Concluding that no fundamental error occurred, the court wrote:

"Although the state filed a motion arguing Laroue lacked the qualifications to testify as an expert and should be precluded from testifying at trial, the trial court denied the motion, finding it was untimely filed. On appeal, Manuel points out that, despite its ruling, the court stated that if the state objected on foundation grounds to Laroue's testimony at trial, the court might sustain the objection. Manuel acknowledges, however, that Laroue testified at trial and the state did not object. To the extent Manuel challenges the qualifications of his own expert, we reject that argument.

"A witness may be qualified as an expert by “knowledge, skill, experience, training, or education.” Ariz. R. Evid. 702. At trial, Laroue stated he had testified as an expert witness in more than two hundred cases in Arizona. Laroue was a second-year law student with a bachelor of science degree in paralegal studies.

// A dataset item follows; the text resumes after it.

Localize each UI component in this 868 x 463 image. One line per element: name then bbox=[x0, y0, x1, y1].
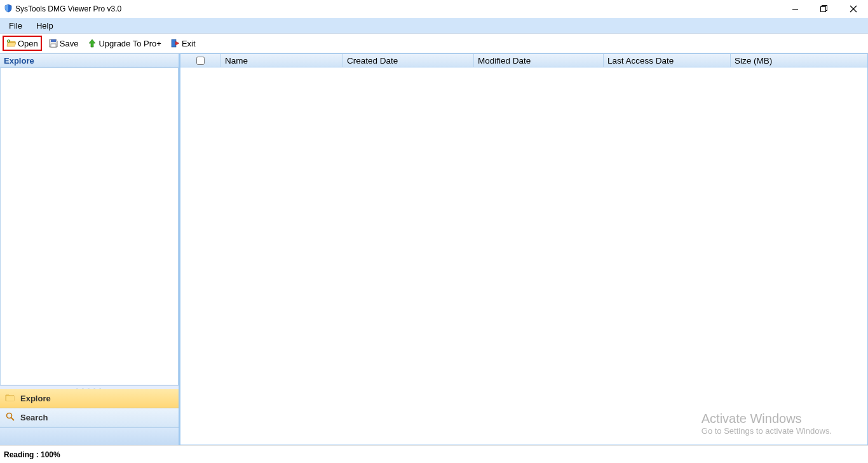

Additionally, he stated he has logged hundreds of hours of training and experience with the Intoxilyzer 8000, has become an instructor for that device through a program approved by the United States Department of Transportation, and teaches classes on “a national basis for both the Intoxilyzer 5000 and the Intoxilyzer 8000.” “Whether a witness possesses sufficient qualifications to testify as an expert is a matter within the trial court's discretion and that determination will not be upset on appeal in the absence of clear abuse.” State v. Saez, 173 Ariz. 624, 630, 845 P.2d 1119, 1125 (App.1992). On the record before us, we find no error, let alone fundamental error. See Henderson, 210 Ariz. 561, ¶ 20, 115 P.3d at 607."